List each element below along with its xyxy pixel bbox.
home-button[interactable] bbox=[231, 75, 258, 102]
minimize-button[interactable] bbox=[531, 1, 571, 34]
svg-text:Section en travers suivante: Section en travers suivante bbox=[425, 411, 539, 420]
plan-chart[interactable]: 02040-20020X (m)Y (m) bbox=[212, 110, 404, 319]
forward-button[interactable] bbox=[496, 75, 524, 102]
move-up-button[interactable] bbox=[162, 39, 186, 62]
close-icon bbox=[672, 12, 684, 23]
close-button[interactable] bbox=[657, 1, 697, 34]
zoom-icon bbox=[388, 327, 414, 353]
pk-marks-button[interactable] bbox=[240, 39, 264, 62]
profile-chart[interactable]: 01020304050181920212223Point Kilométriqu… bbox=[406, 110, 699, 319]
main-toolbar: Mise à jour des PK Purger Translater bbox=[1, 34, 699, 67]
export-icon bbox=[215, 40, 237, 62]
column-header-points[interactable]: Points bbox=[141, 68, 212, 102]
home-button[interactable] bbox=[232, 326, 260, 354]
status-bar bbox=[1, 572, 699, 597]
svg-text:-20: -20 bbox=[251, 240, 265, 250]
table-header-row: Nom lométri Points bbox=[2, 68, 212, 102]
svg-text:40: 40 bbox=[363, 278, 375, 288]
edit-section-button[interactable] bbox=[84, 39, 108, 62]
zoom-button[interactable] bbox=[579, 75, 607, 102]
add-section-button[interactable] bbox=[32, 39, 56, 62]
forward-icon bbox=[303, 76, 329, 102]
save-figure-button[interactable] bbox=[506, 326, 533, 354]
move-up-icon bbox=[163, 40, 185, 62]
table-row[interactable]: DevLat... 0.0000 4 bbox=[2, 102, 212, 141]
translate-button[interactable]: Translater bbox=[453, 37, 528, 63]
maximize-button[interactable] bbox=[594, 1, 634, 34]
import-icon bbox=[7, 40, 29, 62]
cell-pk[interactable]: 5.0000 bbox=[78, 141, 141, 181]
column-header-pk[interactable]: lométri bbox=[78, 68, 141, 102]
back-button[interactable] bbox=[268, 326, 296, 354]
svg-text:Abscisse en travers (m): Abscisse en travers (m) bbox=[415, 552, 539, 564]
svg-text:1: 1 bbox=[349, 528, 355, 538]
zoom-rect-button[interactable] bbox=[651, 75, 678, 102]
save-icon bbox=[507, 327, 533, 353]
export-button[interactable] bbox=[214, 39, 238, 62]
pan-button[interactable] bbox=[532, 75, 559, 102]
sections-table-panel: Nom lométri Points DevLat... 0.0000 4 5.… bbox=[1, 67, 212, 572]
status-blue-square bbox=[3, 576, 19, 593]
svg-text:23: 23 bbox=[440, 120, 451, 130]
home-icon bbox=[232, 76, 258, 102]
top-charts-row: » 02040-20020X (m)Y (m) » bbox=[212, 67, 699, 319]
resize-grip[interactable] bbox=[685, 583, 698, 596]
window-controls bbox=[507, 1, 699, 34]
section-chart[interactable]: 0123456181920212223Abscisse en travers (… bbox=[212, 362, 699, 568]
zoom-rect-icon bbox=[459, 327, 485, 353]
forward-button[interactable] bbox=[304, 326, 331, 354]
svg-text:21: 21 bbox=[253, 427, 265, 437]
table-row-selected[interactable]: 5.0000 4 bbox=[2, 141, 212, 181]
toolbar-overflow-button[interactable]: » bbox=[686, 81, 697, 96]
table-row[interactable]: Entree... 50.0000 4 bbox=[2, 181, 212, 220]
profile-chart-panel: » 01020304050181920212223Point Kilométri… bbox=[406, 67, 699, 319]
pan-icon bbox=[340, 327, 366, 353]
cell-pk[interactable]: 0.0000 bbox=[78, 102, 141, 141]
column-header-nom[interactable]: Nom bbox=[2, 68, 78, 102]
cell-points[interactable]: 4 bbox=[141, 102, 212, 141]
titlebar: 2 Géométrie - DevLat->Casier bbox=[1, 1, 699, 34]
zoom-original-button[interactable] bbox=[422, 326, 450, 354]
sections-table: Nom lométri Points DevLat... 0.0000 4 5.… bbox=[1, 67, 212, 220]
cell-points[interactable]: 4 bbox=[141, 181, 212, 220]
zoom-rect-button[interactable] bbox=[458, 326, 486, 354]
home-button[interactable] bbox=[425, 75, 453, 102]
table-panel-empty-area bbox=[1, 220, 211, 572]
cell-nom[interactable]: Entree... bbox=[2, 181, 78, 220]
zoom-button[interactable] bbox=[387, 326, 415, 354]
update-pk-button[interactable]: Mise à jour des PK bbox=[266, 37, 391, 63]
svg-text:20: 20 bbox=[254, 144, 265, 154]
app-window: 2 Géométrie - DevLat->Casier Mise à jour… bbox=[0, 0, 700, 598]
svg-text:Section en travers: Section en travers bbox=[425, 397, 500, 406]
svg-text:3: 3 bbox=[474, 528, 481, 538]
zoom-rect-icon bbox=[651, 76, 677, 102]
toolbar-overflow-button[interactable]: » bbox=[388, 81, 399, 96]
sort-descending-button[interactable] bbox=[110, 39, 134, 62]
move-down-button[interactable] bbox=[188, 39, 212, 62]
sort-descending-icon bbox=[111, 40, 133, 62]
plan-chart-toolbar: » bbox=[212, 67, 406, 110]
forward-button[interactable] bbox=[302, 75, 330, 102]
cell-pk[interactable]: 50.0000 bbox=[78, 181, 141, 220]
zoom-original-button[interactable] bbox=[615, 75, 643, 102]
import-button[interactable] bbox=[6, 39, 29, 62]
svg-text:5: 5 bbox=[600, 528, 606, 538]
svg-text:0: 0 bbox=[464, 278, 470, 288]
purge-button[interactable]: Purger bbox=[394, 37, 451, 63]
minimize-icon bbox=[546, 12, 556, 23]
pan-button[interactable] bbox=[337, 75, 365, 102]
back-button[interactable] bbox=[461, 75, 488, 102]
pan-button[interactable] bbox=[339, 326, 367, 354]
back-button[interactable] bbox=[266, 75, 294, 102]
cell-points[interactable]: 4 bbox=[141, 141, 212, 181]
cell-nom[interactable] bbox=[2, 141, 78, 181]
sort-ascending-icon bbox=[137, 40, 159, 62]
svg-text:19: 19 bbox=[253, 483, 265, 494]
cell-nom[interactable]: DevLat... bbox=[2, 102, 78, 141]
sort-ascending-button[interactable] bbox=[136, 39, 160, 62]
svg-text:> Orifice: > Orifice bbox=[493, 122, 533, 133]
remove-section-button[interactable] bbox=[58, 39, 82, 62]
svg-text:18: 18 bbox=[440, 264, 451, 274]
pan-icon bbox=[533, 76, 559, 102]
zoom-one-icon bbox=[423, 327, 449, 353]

++++

▸ WORK TASK
The data must be transcribed in full. Every word stays the same.

▸ RESULT OF THIS TASK
List each element below along with its xyxy pixel bbox.
home-button[interactable] bbox=[231, 75, 258, 102]
minimize-button[interactable] bbox=[531, 1, 571, 34]
svg-text:Section en travers suivante: Section en travers suivante bbox=[425, 411, 539, 420]
plan-chart[interactable]: 02040-20020X (m)Y (m) bbox=[212, 110, 404, 319]
forward-button[interactable] bbox=[496, 75, 524, 102]
move-up-button[interactable] bbox=[162, 39, 186, 62]
close-icon bbox=[672, 12, 684, 23]
close-button[interactable] bbox=[657, 1, 697, 34]
zoom-icon bbox=[388, 327, 414, 353]
pk-marks-button[interactable] bbox=[240, 39, 264, 62]
profile-chart[interactable]: 01020304050181920212223Point Kilométriqu… bbox=[406, 110, 699, 319]
main-toolbar: Mise à jour des PK Purger Translater bbox=[1, 34, 699, 67]
export-icon bbox=[215, 40, 237, 62]
column-header-points[interactable]: Points bbox=[141, 68, 212, 102]
home-button[interactable] bbox=[232, 326, 260, 354]
status-bar bbox=[1, 572, 699, 597]
svg-text:-20: -20 bbox=[251, 240, 265, 250]
table-header-row: Nom lométri Points bbox=[2, 68, 212, 102]
svg-text:40: 40 bbox=[363, 278, 375, 288]
edit-section-button[interactable] bbox=[84, 39, 108, 62]
zoom-button[interactable] bbox=[579, 75, 607, 102]
add-section-button[interactable] bbox=[32, 39, 56, 62]
forward-icon bbox=[303, 76, 329, 102]
save-figure-button[interactable] bbox=[506, 326, 533, 354]
move-up-icon bbox=[163, 40, 185, 62]
table-row[interactable]: DevLat... 0.0000 4 bbox=[2, 102, 212, 141]
translate-button[interactable]: Translater bbox=[453, 37, 528, 63]
maximize-button[interactable] bbox=[594, 1, 634, 34]
import-icon bbox=[7, 40, 29, 62]
cell-pk[interactable]: 5.0000 bbox=[78, 141, 141, 181]
column-header-pk[interactable]: lométri bbox=[78, 68, 141, 102]
back-button[interactable] bbox=[268, 326, 296, 354]
svg-text:Abscisse en travers (m): Abscisse en travers (m) bbox=[415, 552, 539, 564]
svg-text:1: 1 bbox=[349, 528, 355, 538]
zoom-rect-button[interactable] bbox=[651, 75, 678, 102]
save-icon bbox=[507, 327, 533, 353]
export-button[interactable] bbox=[214, 39, 238, 62]
pan-button[interactable] bbox=[532, 75, 559, 102]
sections-table-panel: Nom lométri Points DevLat... 0.0000 4 5.… bbox=[1, 67, 212, 572]
status-blue-square bbox=[3, 576, 19, 593]
svg-text:23: 23 bbox=[440, 120, 451, 130]
home-icon bbox=[232, 76, 258, 102]
top-charts-row: » 02040-20020X (m)Y (m) » bbox=[212, 67, 699, 319]
resize-grip[interactable] bbox=[685, 583, 698, 596]
window-controls bbox=[507, 1, 699, 34]
section-chart[interactable]: 0123456181920212223Abscisse en travers (… bbox=[212, 362, 699, 568]
zoom-rect-icon bbox=[459, 327, 485, 353]
forward-button[interactable] bbox=[304, 326, 331, 354]
svg-text:21: 21 bbox=[253, 427, 265, 437]
table-row-selected[interactable]: 5.0000 4 bbox=[2, 141, 212, 181]
toolbar-overflow-button[interactable]: » bbox=[686, 81, 697, 96]
table-row[interactable]: Entree... 50.0000 4 bbox=[2, 181, 212, 220]
profile-chart-panel: » 01020304050181920212223Point Kilométri… bbox=[406, 67, 699, 319]
pan-icon bbox=[340, 327, 366, 353]
cell-pk[interactable]: 0.0000 bbox=[78, 102, 141, 141]
column-header-nom[interactable]: Nom bbox=[2, 68, 78, 102]
cell-points[interactable]: 4 bbox=[141, 102, 212, 141]
titlebar: 2 Géométrie - DevLat->Casier bbox=[1, 1, 699, 34]
zoom-original-button[interactable] bbox=[422, 326, 450, 354]
sections-table: Nom lométri Points DevLat... 0.0000 4 5.… bbox=[1, 67, 212, 220]
cell-points[interactable]: 4 bbox=[141, 181, 212, 220]
zoom-rect-button[interactable] bbox=[458, 326, 486, 354]
home-button[interactable] bbox=[425, 75, 453, 102]
table-panel-empty-area bbox=[1, 220, 211, 572]
cell-nom[interactable]: Entree... bbox=[2, 181, 78, 220]
zoom-button[interactable] bbox=[387, 326, 415, 354]
update-pk-button[interactable]: Mise à jour des PK bbox=[266, 37, 391, 63]
svg-text:20: 20 bbox=[254, 144, 265, 154]
app-window: 2 Géométrie - DevLat->Casier Mise à jour… bbox=[0, 0, 700, 598]
svg-text:Section en travers: Section en travers bbox=[425, 397, 500, 406]
svg-text:3: 3 bbox=[474, 528, 481, 538]
zoom-rect-icon bbox=[651, 76, 677, 102]
toolbar-overflow-button[interactable]: » bbox=[388, 81, 399, 96]
sort-descending-button[interactable] bbox=[110, 39, 134, 62]
move-down-button[interactable] bbox=[188, 39, 212, 62]
sort-descending-icon bbox=[111, 40, 133, 62]
plan-chart-toolbar: » bbox=[212, 67, 406, 110]
forward-button[interactable] bbox=[302, 75, 330, 102]
cell-pk[interactable]: 50.0000 bbox=[78, 181, 141, 220]
zoom-original-button[interactable] bbox=[615, 75, 643, 102]
import-button[interactable] bbox=[6, 39, 29, 62]
svg-text:5: 5 bbox=[600, 528, 606, 538]
svg-text:0: 0 bbox=[464, 278, 470, 288]
purge-button[interactable]: Purger bbox=[394, 37, 451, 63]
minimize-icon bbox=[546, 12, 556, 23]
pan-button[interactable] bbox=[337, 75, 365, 102]
back-button[interactable] bbox=[461, 75, 488, 102]
pan-button[interactable] bbox=[339, 326, 367, 354]
back-button[interactable] bbox=[266, 75, 294, 102]
cell-points[interactable]: 4 bbox=[141, 141, 212, 181]
cell-nom[interactable] bbox=[2, 141, 78, 181]
sort-ascending-icon bbox=[137, 40, 159, 62]
svg-text:19: 19 bbox=[253, 483, 265, 494]
cell-nom[interactable]: DevLat... bbox=[2, 102, 78, 141]
sort-ascending-button[interactable] bbox=[136, 39, 160, 62]
svg-text:> Orifice: > Orifice bbox=[493, 122, 533, 133]
remove-section-button[interactable] bbox=[58, 39, 82, 62]
svg-text:18: 18 bbox=[440, 264, 451, 274]
pan-icon bbox=[533, 76, 559, 102]
zoom-one-icon bbox=[423, 327, 449, 353]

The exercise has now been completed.